This week’s selected media, November 3, 2024: Be Useful, the Power of Negative Thinking, How to Be an Antiracist
This week I finished:
Be Useful: Seven Tools for Life, by Arnold Schwarzenegger: I got this book expecting something to pass the time and got much more. Maybe it’s just me, but I find it easy to forget how Arnold Schwarzenegger is just a regular person like you and me who has achieved a lot.
He isn’t lucky. He wasn’t born rich. He didn’t have any special advantages. He isn’t a robot from the future with superhuman powers.
He’s disciplined. He has vision. He persists. He learned how to work with people, manage emotions, acknowledge his weaknesses, and more. As a result of these things and more he’s achieved greatness in several areas of life where many of us would consider ourselves outstanding if we achieved ten percent of what he did. He also sounds like he’s created a wonderful, rewarding emotional life and sense of meaning.

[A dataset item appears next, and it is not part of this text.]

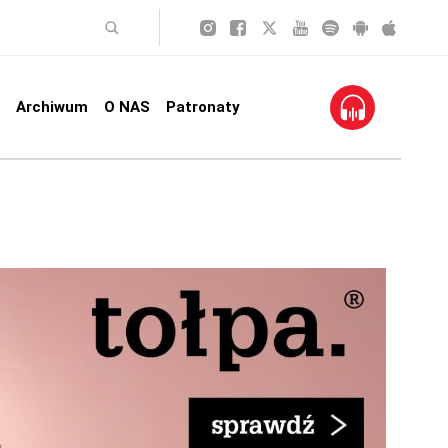
Archiwum
O NAS
Patronaty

In this book he shares what enabled much of his success. I listened to it. He read it. His voice is serious when it works, funny when it works, and quintessentially him.
Most of all is its effect on the reader. At least in my case, he led me to see how much more I can do. I can’t yet speak for the long-term results, but I found this book helping me expand my potential from where I thought it was to more and to enable and empower me to realize this greater potential.
What more do you want from a book or anything than it improves your life?
The Power of Negative Thinking: And How It Can Be a Powerful Route to Joy, Success and Satisfaction, by Oliver Burkeman: Oliver is one of my favorite podcast guests for seeing how the Spodek Method works. He clarified many of its principles and chose to enjoy experiencing their effects.
His book Time Management for Mortals was fun, thought-provoking, and fresh in a stale field (since Getting Things Done by podcast guest David Allen).
I got this audiobook because the library didn’t have his latest book, on meditation and it’s under two hours. It was entertaining and probably insightful, but I’m so advanced in reading this type of literature and practicing it, I think I mostly knew it already. I say “I think” because as he shared things, I felt I knew them from experience and research, but if you tested me on them I might not know them that well.
How to Be an Anti-Racist, by Ibram Kendi: I read this book a while ago but wanted to refresh since learning about how dominance hierarchies form and what happens when they do, in particular the competitive strategies they follow and the cultures they form.
Kendi gets close to understanding this anthropology in clarifying that racism didn’t cause racist power hierarchies, but that racist power hierarchies caused racism, to justify and perpetuate them. He doesn’t figure out what caused the power hierarchies, though, so he can’t understand or explain them beyond a Portuguese guy started it and it expanded from there.
Why then and there? Why did it expand? Kendi doesn’t explain, so he can’t distinguish racism from white supremacy. He acknowledges blacks can be racist and whites can be antiracist, but always within a hierarchy with whites at the top and blacks at the bottom. He gets that skin color doesn’t make people different besides skin color, but treats racism as one-way. But if both races are equal, he can explain why racism has gone one way historically, but can only treats it as one way, even considering black racists and white antiracists.
I have to write my book on race to resolve this common shortsightedness. He shares it with Robin DiAngelo. It keeps them from seeing the causes of racism that aren’t mere skin color.